9
鞄から魔法瓶を取り出し、乾いた喉へと流し込む。隣で少女も自身の鞄から取り出した魔法瓶を煽っていた。もし持っていないのなら分けてあげようと思っていたが、その必要はなさそうだ。
「また、取材ですか?」
「おや。よく気が付いたね」
「女の勘です」
ふふと笑う天使を、改めて見つめる。美しく、可愛らしい容姿に思わず目が釘付けになる。桜色の唇が可愛らしい魔法瓶から外されるのを見て、ドクリと心臓が高鳴る。……意識してしまうのは、男の性か。それとも全人類に共通するものなのか。そんなどうでもいい事を考え、僕は視線を無理矢理外すと少し汚れた指先を見つめる。こんなにしっかりと掃除をしたのは、何時ぶりだったか。どっと襲い来る疲労に、重い息を吐く。
(これでは取材どころじゃないな……)
確かに彼女の言う通り取材に来たのだが、思わぬ労働に僕は疲れその気力を失ってしまっていた。少女にそう告げれば、くすりと笑みを浮かべられた。
「ふふっ。思ったより自由な人なのね」
「そうかい?」
「そういうとこ、嫌いじゃないかも」
くすくすと、どこか上機嫌に笑う少女は再び空を見上げる。釣られるように上を見れば、木漏れ日を作る木々の奥に見える空。清々しいそれは、どこまでも広がっているように見えた。少女が口を開く。
「土鳩を世話しているのは、私なんです」
「そうなのかい?」
「ええ。ここの神主さんに許可を頂いて、毎日餌やりと掃除をしているんです」
「へえ」
意外な事実に、僕は感嘆の声を零す。まさかこの少女が土鳩の保護紛いの事をしているなんて、思わなかった。

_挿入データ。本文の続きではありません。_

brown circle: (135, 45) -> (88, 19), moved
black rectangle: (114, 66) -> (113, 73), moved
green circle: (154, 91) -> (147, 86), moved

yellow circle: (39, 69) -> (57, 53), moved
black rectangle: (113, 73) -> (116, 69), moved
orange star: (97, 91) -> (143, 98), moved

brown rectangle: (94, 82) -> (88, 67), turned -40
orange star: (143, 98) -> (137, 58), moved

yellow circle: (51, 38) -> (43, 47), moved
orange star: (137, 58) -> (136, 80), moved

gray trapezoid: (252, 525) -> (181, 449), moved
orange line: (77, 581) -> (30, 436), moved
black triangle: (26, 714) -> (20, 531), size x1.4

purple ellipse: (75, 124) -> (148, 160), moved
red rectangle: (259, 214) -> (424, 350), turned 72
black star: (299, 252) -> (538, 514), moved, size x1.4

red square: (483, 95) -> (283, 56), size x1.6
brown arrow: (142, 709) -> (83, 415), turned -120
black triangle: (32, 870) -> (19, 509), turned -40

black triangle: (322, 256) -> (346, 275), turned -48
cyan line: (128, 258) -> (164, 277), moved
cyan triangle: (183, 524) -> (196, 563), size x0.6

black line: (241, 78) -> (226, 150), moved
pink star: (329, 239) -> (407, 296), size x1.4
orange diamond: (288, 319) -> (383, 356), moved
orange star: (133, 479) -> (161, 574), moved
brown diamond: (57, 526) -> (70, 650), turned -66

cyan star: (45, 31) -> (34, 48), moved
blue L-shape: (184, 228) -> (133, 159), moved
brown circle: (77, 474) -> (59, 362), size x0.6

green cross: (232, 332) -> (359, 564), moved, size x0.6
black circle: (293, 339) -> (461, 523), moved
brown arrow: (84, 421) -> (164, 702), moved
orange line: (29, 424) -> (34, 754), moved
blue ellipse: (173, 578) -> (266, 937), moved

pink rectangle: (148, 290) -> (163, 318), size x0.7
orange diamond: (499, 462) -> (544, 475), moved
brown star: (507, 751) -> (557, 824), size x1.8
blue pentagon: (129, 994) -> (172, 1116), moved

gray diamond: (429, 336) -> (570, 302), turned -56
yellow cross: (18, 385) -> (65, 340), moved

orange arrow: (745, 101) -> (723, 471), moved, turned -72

(けど、野鳥への勝手な餌やりは禁止されているはずだけれど……)
特に、今話題になっている土鳩への接触は以前よりも更に強く規制が敷かれているはず。……なんて言ったところで、僕には彼女の行為を誰かに告げ口する気もないのだけれど。
「それじゃあ、今日のところは取材はお休みとしよう」
「えっ。いいんですか?」
「君と土鳩の憩いの時間を邪魔するわけにはいかないからね」
「そう、ですか」
そう言って視線を下げる天使。俯いた彼女の表情は見えず何を思っているのかよくわからないが、嫌そうな雰囲気は感じないので大丈夫だろう。
(今時の子は何を思うんだろうか)
少しばかり気になってそんな事を考えたのは、自分だけの秘密だ。流れる沈黙に、僕は徐々に居心地が悪くなり、話題を探すように思考を巡らせた。……確かに自身は記者ではあるものの、本業は期日に追われる小説家。そんな、ほとんど家に籠っているような男に、少女のような若い子の流行りがわかるわけもない。小説のターゲット層ですらないのだから、仕方ないだろう。……そう思いたい。